Consider a wood log floating on the surface of the water. When it is pushed downward and allowed to bob up and down, it oscillates about its mean position. Over time, the dissipative force reduces the amplitude of oscillation, and it can be described by the equation of damped harmonic motion.

On solving, if the imaginary part is non-zero, the general solution for the differential equation relative to the position and the angular frequency within the time-dependent exponential decay envelope is obtained.

Depending on the angular frequency, the system exhibits different types of damping conditions. When the damping force is low, the angular frequency resembles the natural frequency. Therefore, in underdamped conditions, the system oscillates with decaying amplitude after making some possible cycles.

In critical damping conditions, the damping and restoring forces are equal, and the angular frequency becomes zero, making the system oscillations fade out exponentially.

On the other hand, in overdamped conditions, the damping force is relatively large, which makes the system slowly reach equilibrium.

## Types of Damping

If the amount of damping in a system is gradually increased, the period and frequency start to become affected because damping opposes, and hence slows, the back and forth motion (the net force is smaller in both directions). If there is a very large amount of damping, the system does not even oscillate; instead, it slowly moves toward equilibrium. In brief, an overdamped system moves slowly towards equilibrium, whereas an underdamped system moves quickly to equilibrium but will oscillate about the equilibrium point as it does so. In contrast, a critically damped system moves as quickly as possible towards equilibrium without oscillating about the equilibrium point.
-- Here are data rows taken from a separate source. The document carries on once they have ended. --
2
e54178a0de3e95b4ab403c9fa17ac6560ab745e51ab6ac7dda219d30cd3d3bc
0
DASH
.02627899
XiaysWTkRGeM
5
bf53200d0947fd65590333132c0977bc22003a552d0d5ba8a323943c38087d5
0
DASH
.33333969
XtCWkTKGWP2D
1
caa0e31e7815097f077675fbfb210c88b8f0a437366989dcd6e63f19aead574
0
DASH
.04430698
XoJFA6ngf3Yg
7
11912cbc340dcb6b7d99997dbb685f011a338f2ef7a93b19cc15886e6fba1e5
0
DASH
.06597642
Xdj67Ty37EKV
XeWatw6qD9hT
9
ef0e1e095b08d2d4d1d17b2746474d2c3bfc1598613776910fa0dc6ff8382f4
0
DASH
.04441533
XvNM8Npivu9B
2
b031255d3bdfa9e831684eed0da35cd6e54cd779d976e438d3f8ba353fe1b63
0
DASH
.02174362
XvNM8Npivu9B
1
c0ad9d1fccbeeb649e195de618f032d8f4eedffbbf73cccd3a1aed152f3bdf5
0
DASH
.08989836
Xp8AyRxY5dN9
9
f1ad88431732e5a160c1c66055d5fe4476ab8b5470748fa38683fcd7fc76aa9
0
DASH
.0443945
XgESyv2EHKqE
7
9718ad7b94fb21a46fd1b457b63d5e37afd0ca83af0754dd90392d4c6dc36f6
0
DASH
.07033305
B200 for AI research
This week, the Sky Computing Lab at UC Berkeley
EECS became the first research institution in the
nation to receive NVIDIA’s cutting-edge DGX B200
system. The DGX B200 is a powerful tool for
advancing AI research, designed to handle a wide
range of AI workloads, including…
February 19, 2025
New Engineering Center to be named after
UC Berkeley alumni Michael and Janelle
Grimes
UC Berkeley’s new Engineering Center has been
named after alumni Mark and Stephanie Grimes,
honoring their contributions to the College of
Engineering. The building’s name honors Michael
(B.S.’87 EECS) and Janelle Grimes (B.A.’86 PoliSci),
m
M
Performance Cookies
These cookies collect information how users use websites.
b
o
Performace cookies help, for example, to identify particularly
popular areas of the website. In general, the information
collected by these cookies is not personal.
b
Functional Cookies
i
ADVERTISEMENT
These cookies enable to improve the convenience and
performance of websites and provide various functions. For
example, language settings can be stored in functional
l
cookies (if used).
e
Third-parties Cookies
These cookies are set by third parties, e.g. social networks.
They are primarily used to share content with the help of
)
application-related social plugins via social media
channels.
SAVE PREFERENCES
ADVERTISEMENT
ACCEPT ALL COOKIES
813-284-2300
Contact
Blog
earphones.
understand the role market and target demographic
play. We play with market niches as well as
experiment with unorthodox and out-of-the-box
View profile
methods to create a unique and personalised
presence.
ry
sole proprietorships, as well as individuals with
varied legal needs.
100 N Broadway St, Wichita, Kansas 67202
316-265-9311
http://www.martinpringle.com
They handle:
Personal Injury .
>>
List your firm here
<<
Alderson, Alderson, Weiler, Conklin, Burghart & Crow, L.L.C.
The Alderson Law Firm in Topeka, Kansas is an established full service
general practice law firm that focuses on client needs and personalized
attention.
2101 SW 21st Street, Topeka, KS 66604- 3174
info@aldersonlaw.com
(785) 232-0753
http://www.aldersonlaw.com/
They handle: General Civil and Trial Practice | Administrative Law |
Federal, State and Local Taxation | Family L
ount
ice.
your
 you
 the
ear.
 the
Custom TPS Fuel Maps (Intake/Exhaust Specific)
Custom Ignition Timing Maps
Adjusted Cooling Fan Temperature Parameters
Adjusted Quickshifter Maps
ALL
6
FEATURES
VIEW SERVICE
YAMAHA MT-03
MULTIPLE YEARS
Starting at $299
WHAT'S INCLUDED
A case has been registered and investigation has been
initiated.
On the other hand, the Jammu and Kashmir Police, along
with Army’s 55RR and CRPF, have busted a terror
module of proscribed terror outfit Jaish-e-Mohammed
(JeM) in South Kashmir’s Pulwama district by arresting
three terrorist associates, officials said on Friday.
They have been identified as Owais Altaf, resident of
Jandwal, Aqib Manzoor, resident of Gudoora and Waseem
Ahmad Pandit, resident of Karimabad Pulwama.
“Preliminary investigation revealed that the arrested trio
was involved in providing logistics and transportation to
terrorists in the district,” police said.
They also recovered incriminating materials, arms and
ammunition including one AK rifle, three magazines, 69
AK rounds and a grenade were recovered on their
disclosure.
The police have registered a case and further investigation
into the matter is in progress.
Generally, critical damping is often desired because such a system not only returns to equilibrium rapidly, but remains at equilibrium too. In addition, a constant force applied to a critically damped system moves the system to a new equilibrium position in the shortest time possible, without overshooting or oscillating about the new position. For example, when a person stands on a bathroom scale that has a needle gauge, the needle moves to its equilibrium position without oscillating. It would be quite inconvenient if the needle oscillated about the new equilibrium position for a long time before settling. Damping forces can vary greatly in character. Friction, for example, is sometimes independent of velocity. However, many damping forces depend on velocity—sometimes in complex ways and sometimes simply being proportional to velocity.